● Stored data entries
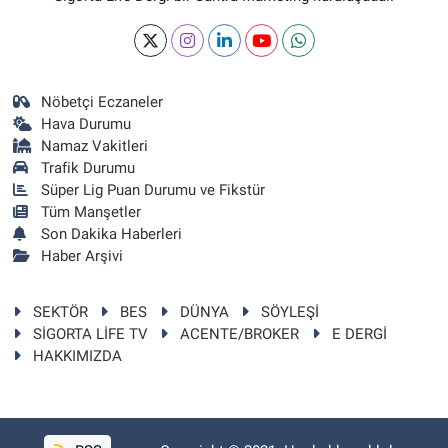
Nöbetçi Eczaneler
Hava Durumu
Namaz Vakitleri
Trafik Durumu
Süper Lig Puan Durumu ve Fikstür
Tüm Manşetler
Son Dakika Haberleri
Haber Arşivi
SEKTÖR
BES
DÜNYA
SÖYLEŞİ
SİGORTA LİFE TV
ACENTE/BROKER
E DERGİ
HAKKIMIZDA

● EXERCISE GOAL
Lines from the one with "Trafik Durumu" through the last line above must be printed exactly; no other line is to appear.

● EXERCISE OUTPUT
Trafik Durumu
Süper Lig Puan Durumu ve Fikstür
Tüm Manşetler
Son Dakika Haberleri
Haber Arşivi
SEKTÖR
BES
DÜNYA
SÖYLEŞİ
SİGORTA LİFE TV
ACENTE/BROKER
E DERGİ
HAKKIMIZDA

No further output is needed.